EXERCISE PROMPT: Pictures do not belong in the copy; quote every entry below exactly.

Page images and extracted text
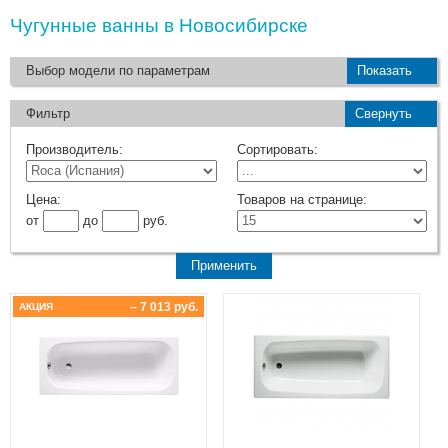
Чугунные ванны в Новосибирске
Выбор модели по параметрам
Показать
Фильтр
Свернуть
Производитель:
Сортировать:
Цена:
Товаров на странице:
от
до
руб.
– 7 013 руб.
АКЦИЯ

RESPONSE:
Чугунные ванны в Новосибирске
Выбор модели по параметрам
Показать
Фильтр
Свернуть
Производитель:
Сортировать:
Цена:
Товаров на странице:
от
до
руб.
– 7 013 руб.
АКЦИЯ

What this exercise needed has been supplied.